En fait, cet homme, il assume tout. Tout ce qu’il a fait, lui-même. Il est
assez grand pour en rendre raison et en rendre compte devant tout le monde. Il
dit qu’il a toujours agi comme il pensait devoir le faire. Il comprend très
bien, dans la finesse, la douceur de son intelligence et son respect de toutes
les autres personnes : Je comprends très bien que d’autres aient agi
autrement. Ils ont aussi leurs raisons et leurs manières de voir les choses.
Jamais il n’a rejeté la responsabilité sur une autorité supérieure avec
laquelle il n’aurait pas été d’accord. Il a fait ce qu’il avait à faire quand
c’était son rendez-vous avec l’Histoire, en jugeant avec sa conscience. Voilà
aujourd’hui ce que je dois faire, je l’assume. Jamais, encore plus bien sûr, il
n’a reporté la responsabilité sur ses subordonnés : ils ne sont coupables
de rien ; ils m’ont obéi ; toute la responsabilité repose sur moi. Je
sais ce que j’ai fait. Et arrivant au moment de son jugement, il dit :
« Je connais la gravité de mes actes. J’avais à choisir entre le crime de
l’illégalité – qui est terrible – et le crime de l’inhumanité. Vous comprenez
le choix que j’ai fait. » Tout était dit. Il avait à répondre de sa vie
devant la justice des hommes, et aussi, en partie, de la vie de ses amis et de
ses proches.
Mais
aujourd’hui, notre réconfort c’est que sa responsabilité est mise en jeu aussi
– et responsabilité ça vient du verbe répondre – et aujourd’hui il répond de sa
vie devant Dieu. Comme nous aurons tous à le faire un jour quand sonnera
l’heure de Dieu dans notre vie. Quand le Seigneur revient, comme on le dit dans
le Credo, il reviendra dans la gloire pour juger les vivants et les morts.

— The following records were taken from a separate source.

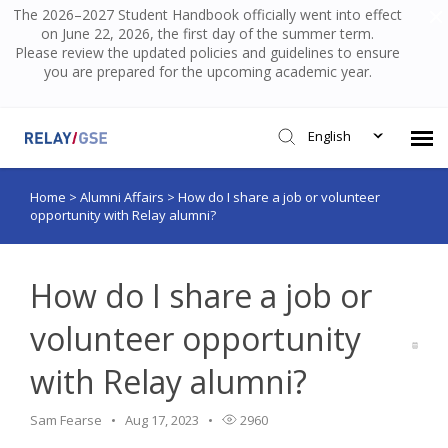
The 2026–2027 Student Handbook officially went into effect
on June 22, 2026, the first day of the summer term.
Please review the updated policies and guidelines to ensure
you are prepared for the upcoming academic year.
English
Home
>
Alumni Affairs
>
How do I share a job or volunteer
Submit Ticket
opportunity with Relay alumni?
Knowledge Base
How do I share a job or
Login
volunteer opportunity
with Relay alumni?
Sam Fearse
Aug 17, 2023
2960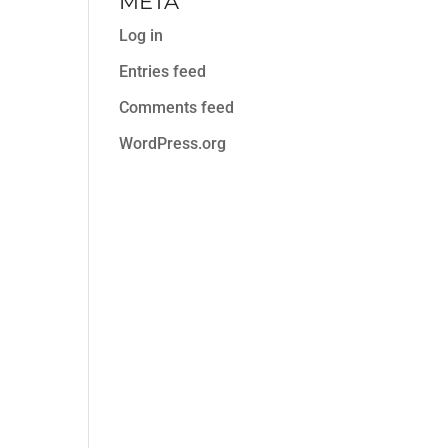
META
Log in
Entries feed
Comments feed
WordPress.org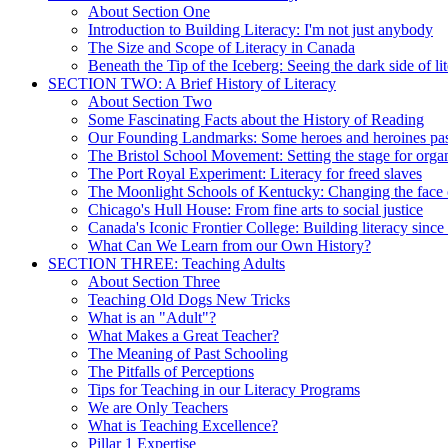
About Section One
Introduction to Building Literacy: I'm not just anybody
The Size and Scope of Literacy in Canada
Beneath the Tip of the Iceberg: Seeing the dark side of li
SECTION TWO: A Brief History of Literacy
About Section Two
Some Fascinating Facts about the History of Reading
Our Founding Landmarks: Some heroes and heroines pa
The Bristol School Movement: Setting the stage for organ
The Port Royal Experiment: Literacy for freed slaves
The Moonlight Schools of Kentucky: Changing the face o
Chicago's Hull House: From fine arts to social justice
Canada's Iconic Frontier College: Building literacy sinc
What Can We Learn from our Own History?
SECTION THREE: Teaching Adults
About Section Three
Teaching Old Dogs New Tricks
What is an "Adult"?
What Makes a Great Teacher?
The Meaning of Past Schooling
The Pitfalls of Perceptions
Tips for Teaching in our Literacy Programs
We are Only Teachers
What is Teaching Excellence?
Pillar 1 Expertise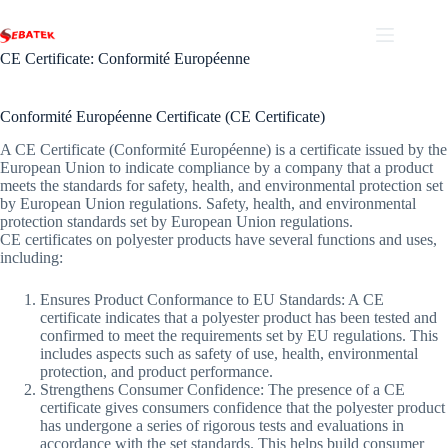
Skip
to
content
CE Certificate: Conformité Européenne
Conformité Européenne Certificate (CE Certificate)
A CE Certificate (Conformité Européenne) is a certificate issued by the
European Union to indicate compliance by a company that a product
meets the standards for safety, health, and environmental protection set
by European Union regulations. Safety, health, and environmental
protection standards set by European Union regulations.
CE certificates on polyester products have several functions and uses,
including:
Ensures Product Conformance to EU Standards: A CE
certificate indicates that a polyester product has been tested and
confirmed to meet the requirements set by EU regulations. This
includes aspects such as safety of use, health, environmental
protection, and product performance.
Strengthens Consumer Confidence: The presence of a CE
certificate gives consumers confidence that the polyester product
has undergone a series of rigorous tests and evaluations in
accordance with the set standards. This helps build consumer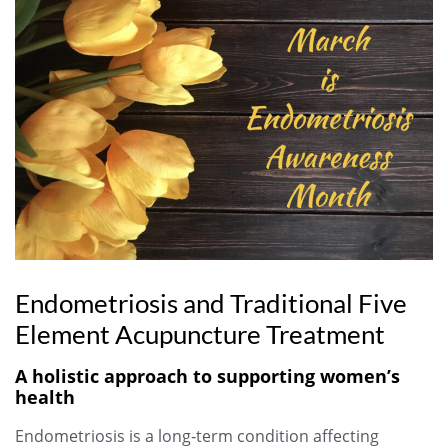
Endometriosis and Traditional Five
Element Acupuncture Treatment
A holistic approach to supporting women’s
health
Endometriosis is a long‑term condition affecting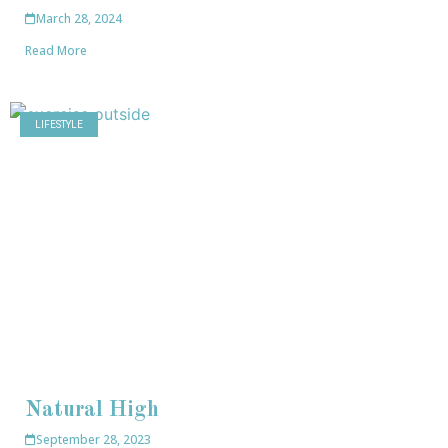
March 28, 2024
Read More
LIFESTYLE
Natural High
September 28, 2023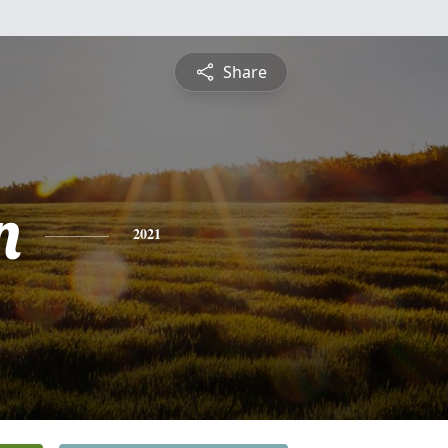
Share
n
2021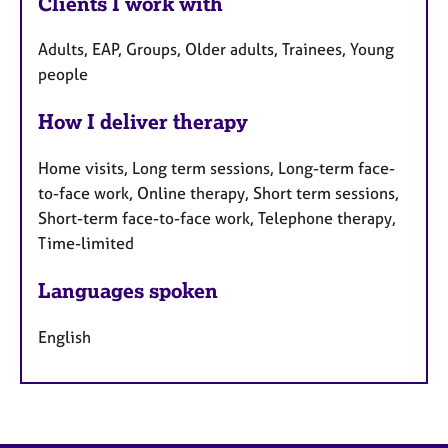
Clients I work with
Adults, EAP, Groups, Older adults, Trainees, Young
people
How I deliver therapy
Home visits, Long term sessions, Long-term face-
to-face work, Online therapy, Short term sessions,
Short-term face-to-face work, Telephone therapy,
Time-limited
Languages spoken
English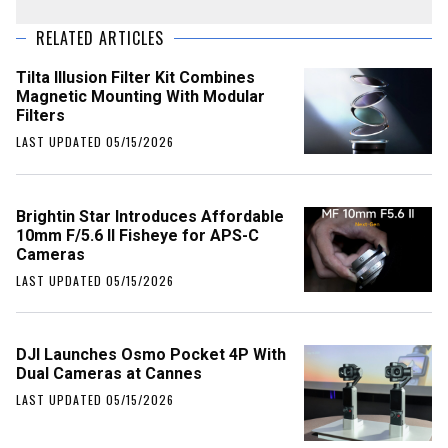
RELATED ARTICLES
Tilta Illusion Filter Kit Combines
Magnetic Mounting With Modular
Filters
LAST UPDATED 05/15/2026
Brightin Star Introduces Affordable
10mm F/5.6 II Fisheye for APS-C
Cameras
LAST UPDATED 05/15/2026
DJI Launches Osmo Pocket 4P With
Dual Cameras at Cannes
LAST UPDATED 05/15/2026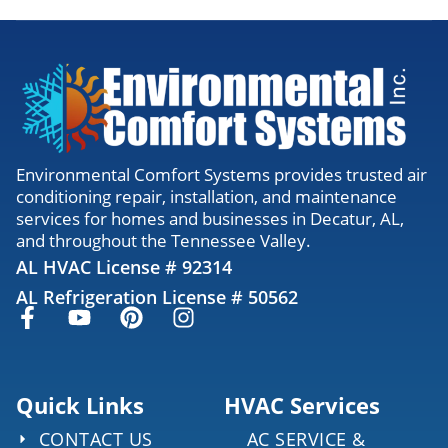
Environmental Comfort Systems provides trusted air
conditioning repair, installation, and maintenance
services for homes and businesses in Decatur, AL,
and throughout the Tennessee Valley.
AL HVAC License # 92314
AL Refrigeration License # 50562
Quick Links
HVAC Services
CONTACT US
AC SERVICE &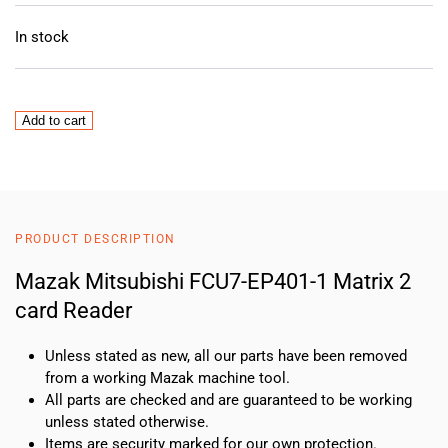
In stock
Mazak
Add to cart
Mitsubishi
FCU7-
EP401-
1
Matrix
PRODUCT DESCRIPTION
2
card
Mazak Mitsubishi FCU7-EP401-1 Matrix 2
Reader
card Reader
quantity
Unless stated as new, all our parts have been removed
from a working Mazak machine tool.
All parts are checked and are guaranteed to be working
unless stated otherwise.
Items are security marked for our own protection.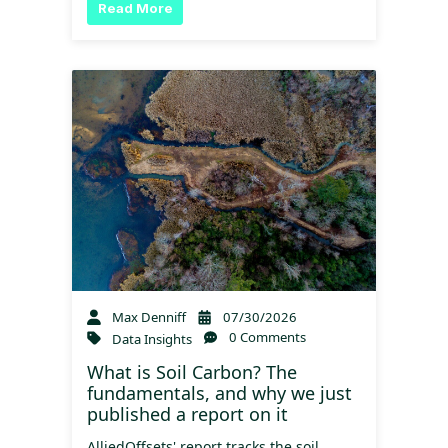
Read More
Max Denniff
07/30/2026
0 Comments
Data Insights
What is Soil Carbon? The
fundamentals, and why we just
published a report on it
AlliedOffsets' report tracks the soil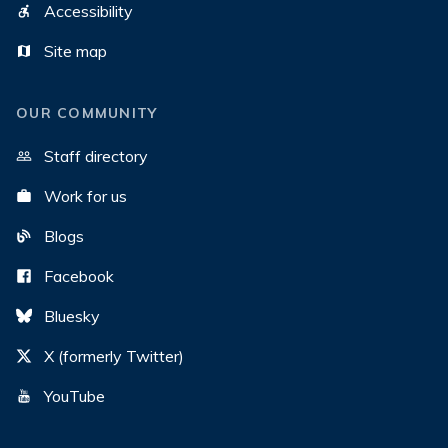
Accessibility
Site map
OUR COMMUNITY
Staff directory
Work for us
Blogs
Facebook
Bluesky
X (formerly Twitter)
YouTube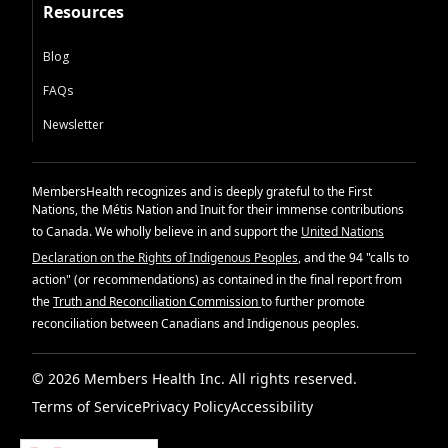
Resources
Blog
FAQs
Newsletter
MembersHealth recognizes and is deeply grateful to the First
Nations, the Métis Nation and Inuit for their immense contributions
to Canada. We wholly believe in and support the
United Nations
Declaration on the Rights of Indigenous Peoples
, and the 94 "calls to
action" (or recommendations) as contained in the final report from
the
Truth and Reconciliation Commission
to further promote
reconciliation between Canadians and Indigenous peoples.
© 2026 Members Health Inc. All rights reserved.
Terms of Service
Privacy Policy
Accessibility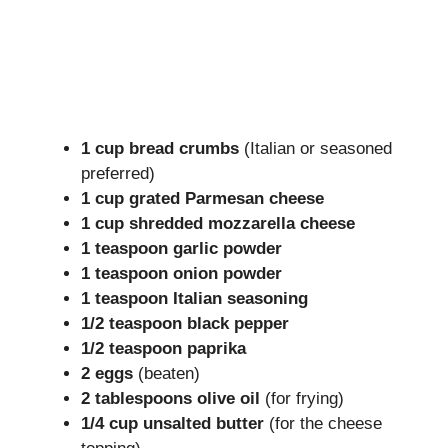
1 cup bread crumbs
(Italian or seasoned
preferred)
1 cup grated Parmesan cheese
1 cup shredded mozzarella cheese
1 teaspoon garlic powder
1 teaspoon onion powder
1 teaspoon Italian seasoning
1/2 teaspoon black pepper
1/2 teaspoon paprika
2 eggs
(beaten)
2 tablespoons olive oil
(for frying)
1/4 cup unsalted butter
(for the cheese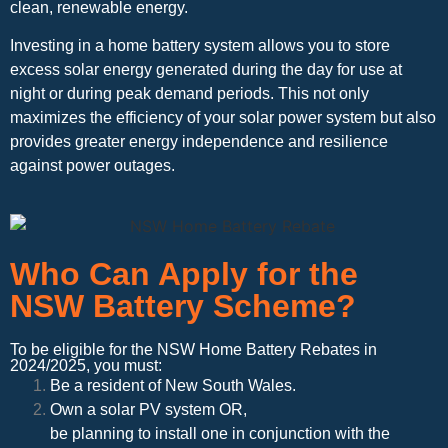
clean, renewable energy.
Investing in a home battery system allows you to store
excess solar energy generated during the day for use at
night or during peak demand periods. This not only
maximizes the efficiency of your solar power system but also
provides greater energy independence and resilience
against power outages.
Who Can Apply for the
NSW Battery Scheme?
To be eligible for the NSW Home Battery Rebates in
2024/2025, you must:
Be a resident of New South Wales.
Own a solar PV system OR,
be planning to install one in conjunction with the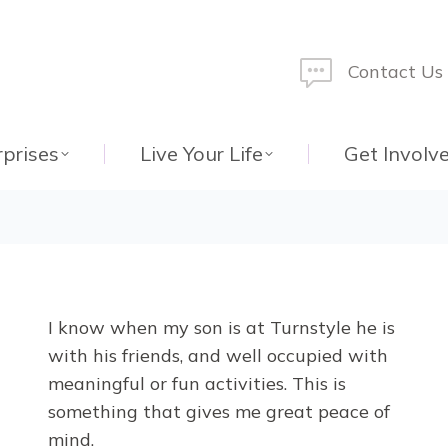
Contact Us
rprises
Live Your Life
Get Involv
I know when my son is at Turnstyle he is
with his friends, and well occupied with
meaningful or fun activities. This is
something that gives me great peace of
mind.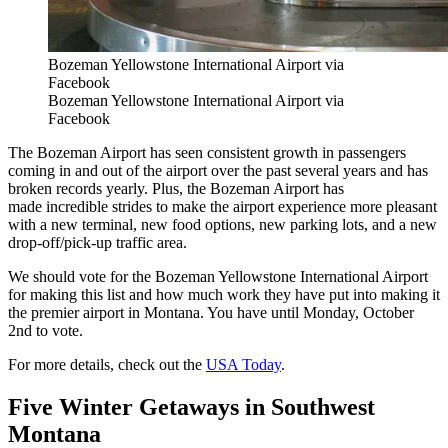
Bozeman Yellowstone International Airport via
Facebook
Bozeman Yellowstone International Airport via
Facebook
The Bozeman Airport has seen consistent growth in passengers
coming in and out of the airport over the past several years and has
broken records yearly. Plus, the Bozeman Airport has
made incredible strides to make the airport experience more pleasant
with a new terminal, new food options, new parking lots, and a new
drop-off/pick-up traffic area.
We should vote for the Bozeman Yellowstone International Airport
for making this list and how much work they have put into making it
the premier airport in Montana. You have until Monday, October
2nd to vote.
For more details, check out the
USA Today
.
Five Winter Getaways in Southwest
Montana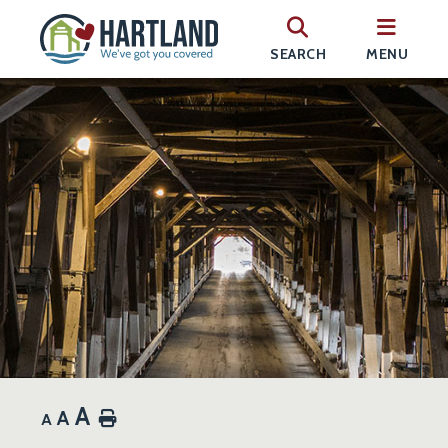
SEARCH
MENU
A
A
Home
A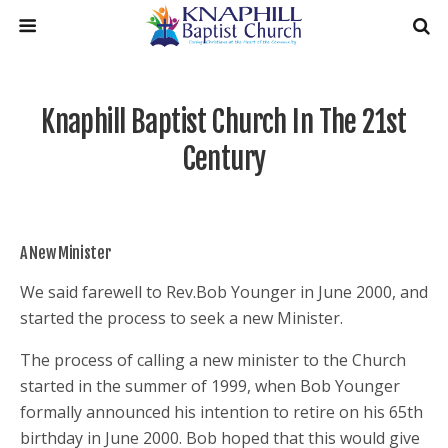
Knaphill Baptist Church In The 21st
Century
A New Minister
We said farewell to Rev.Bob Younger in June 2000, and
started the process to seek a new Minister.
The process of calling a new minister to the Church
started in the summer of 1999, when Bob Younger
formally announced his intention to retire on his 65th
birthday in June 2000. Bob hoped that this would give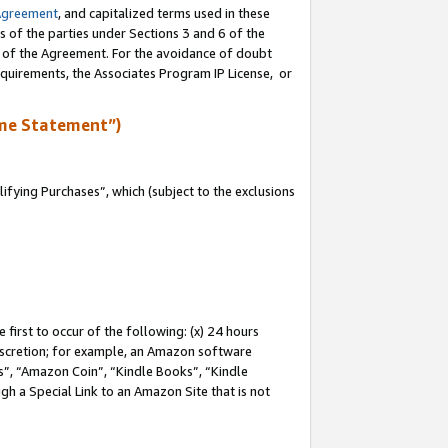
Agreement
, and capitalized terms used in these
s of the parties under Sections 3 and 6 of the
n of the Agreement. For the avoidance of doubt
equirements, the Associates Program IP License, or
me Statement”)
fying Purchases”, which (subject to the exclusions
first to occur of the following: (x) 24 hours
 discretion; for example, an Amazon software
, “Amazon Coin”, “Kindle Books”, “Kindle
gh a Special Link to an Amazon Site that is not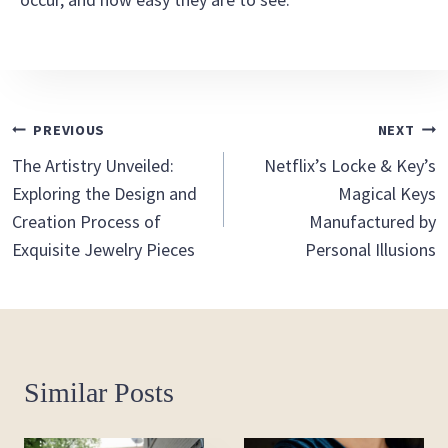
Post
PREVIOUS
NEXT
The Artistry Unveiled:
Netflix’s Locke & Key’s
Navigation
Exploring the Design and
Magical Keys
Creation Process of
Manufactured by
Exquisite Jewelry Pieces
Personal Illusions
Similar Posts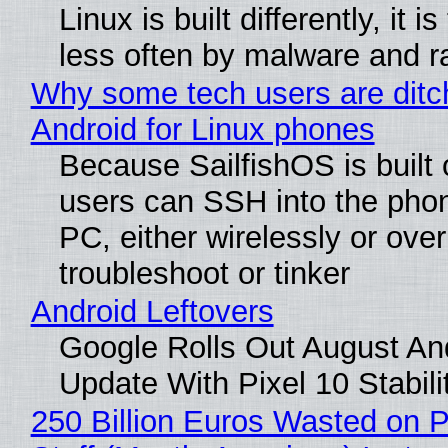
Linux is built differently, it i
less often by malware and 
Why some tech users are ditc
Android for Linux phones
Because SailfishOS is built 
users can SSH into the pho
PC, either wirelessly or ove
troubleshoot or tinker
Android Leftovers
Google Rolls Out August An
Update With Pixel 10 Stabili
250 Billion Euros Wasted on P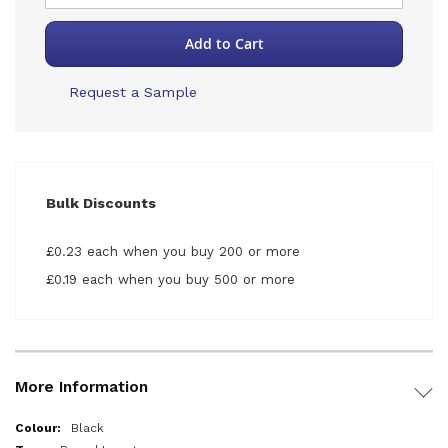
Add to Cart
Request a Sample
Bulk Discounts
£0.23 each when you buy 200 or more
£0.19 each when you buy 500 or more
More Information
More
Black
Information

Ah ! Dieu n’est pas un juge de la même espèce. Il est plus un père qu’un
juge. Il est un juge et un père. Il est les deux à la fois bien qu’on voit mal
comment cela se marie, parfois. Il voit, il sait, il comprend, il connaît, il
juge en toute justice, en toute miséricorde, en toute vérité le cœur de ses
enfants. Dieu, Dieu, mon père. Devant Dieu il suffit de se présenter avec droiture,
avec notre misère reconnue ou nos péchés confessés et tout l’élan,
l’enthousiasme qui habitent nos cœurs et nos vies.
Frères
et sœurs, tous ces mots de son existence qui sont les mots de la seconde guerre
mondiale, de l’Indochine, de la guerre d’Algérie, ce sont des mots qui
traversent les siècles et les aléas de l’Histoire, vous le savez bien. La
Résistance n’est pas seulement un fait du passé. Aujourd’hui aussi, il y a une
résistance à vivre et l’objection de conscience. Et les sentinelles dont
il parle tant, ils ne sont pas si loin de nos veilleurs.
Dans
son cœur, il y avait du silence, de l’amour, beaucoup de points
d’interrogation, du respect et, peut-être, surtout de la confiance. Celle qui
habite vos cœurs aujourd’hui, j’espère. Il est aidé par une phrase de Guitton
qui dit : « En fait, quand on ne comprend plus rien de cette vie
et de l’agissement des hommes et du nôtre, il faut choisir. Il faut choisir
entre l’absurde et le mystère ». Moi, j’ai choisi le second mot, et c’est
cela qui m’ouvre le chemin de l’espérance. Quelle force, frères et sœurs !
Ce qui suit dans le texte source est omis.